[Stored data entries]

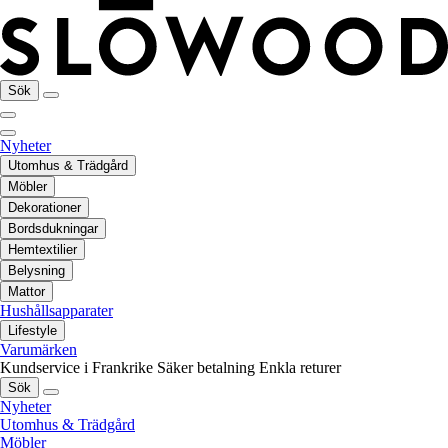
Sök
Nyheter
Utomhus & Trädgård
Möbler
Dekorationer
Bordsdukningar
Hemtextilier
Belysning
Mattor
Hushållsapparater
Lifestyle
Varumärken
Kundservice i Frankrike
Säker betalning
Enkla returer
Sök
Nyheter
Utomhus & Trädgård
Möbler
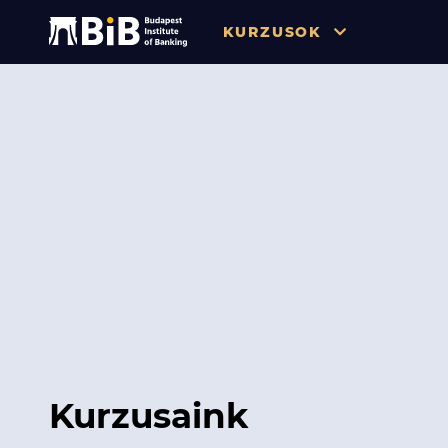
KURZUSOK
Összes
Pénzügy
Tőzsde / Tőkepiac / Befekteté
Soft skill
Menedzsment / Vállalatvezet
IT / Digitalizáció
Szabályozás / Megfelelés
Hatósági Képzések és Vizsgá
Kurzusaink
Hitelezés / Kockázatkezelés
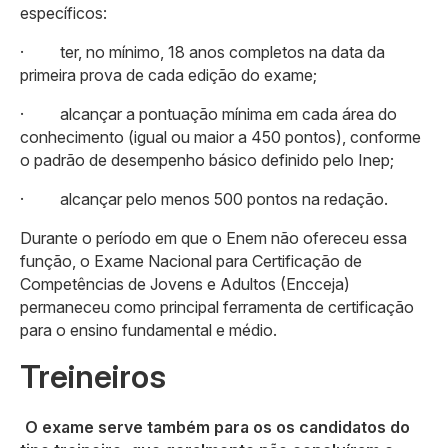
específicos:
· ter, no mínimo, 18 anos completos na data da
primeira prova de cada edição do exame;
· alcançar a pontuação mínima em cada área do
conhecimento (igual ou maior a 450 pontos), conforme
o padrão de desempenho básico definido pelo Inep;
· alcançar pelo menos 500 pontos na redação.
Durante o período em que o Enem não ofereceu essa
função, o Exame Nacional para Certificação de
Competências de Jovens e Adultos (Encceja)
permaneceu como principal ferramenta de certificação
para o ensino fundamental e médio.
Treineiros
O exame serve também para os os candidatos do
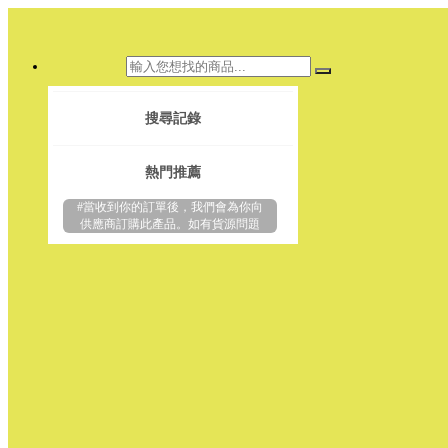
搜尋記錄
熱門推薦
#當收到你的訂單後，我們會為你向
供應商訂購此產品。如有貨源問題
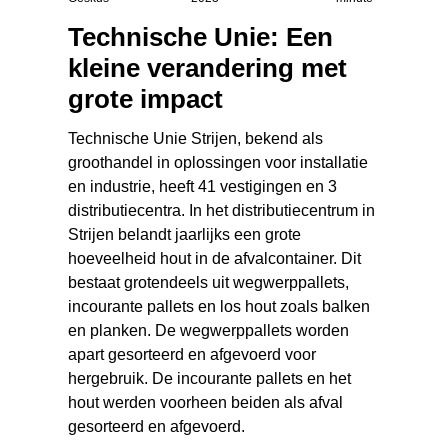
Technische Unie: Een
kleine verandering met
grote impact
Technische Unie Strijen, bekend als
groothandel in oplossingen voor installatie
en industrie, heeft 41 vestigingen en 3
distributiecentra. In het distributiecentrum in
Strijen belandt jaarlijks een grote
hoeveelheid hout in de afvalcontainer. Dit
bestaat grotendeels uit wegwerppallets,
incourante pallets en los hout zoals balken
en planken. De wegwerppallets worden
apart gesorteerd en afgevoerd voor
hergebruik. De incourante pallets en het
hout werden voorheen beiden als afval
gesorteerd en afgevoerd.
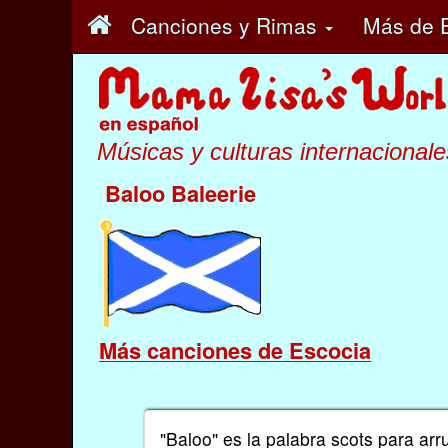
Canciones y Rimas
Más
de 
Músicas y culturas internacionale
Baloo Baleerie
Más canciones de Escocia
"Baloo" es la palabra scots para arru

## What this task involves:
From the entries, copy every line in which the word "gesorteerd" occurs.

## Your response:
apart gesorteerd en afgevoerd voor
gesorteerd en afgevoerd.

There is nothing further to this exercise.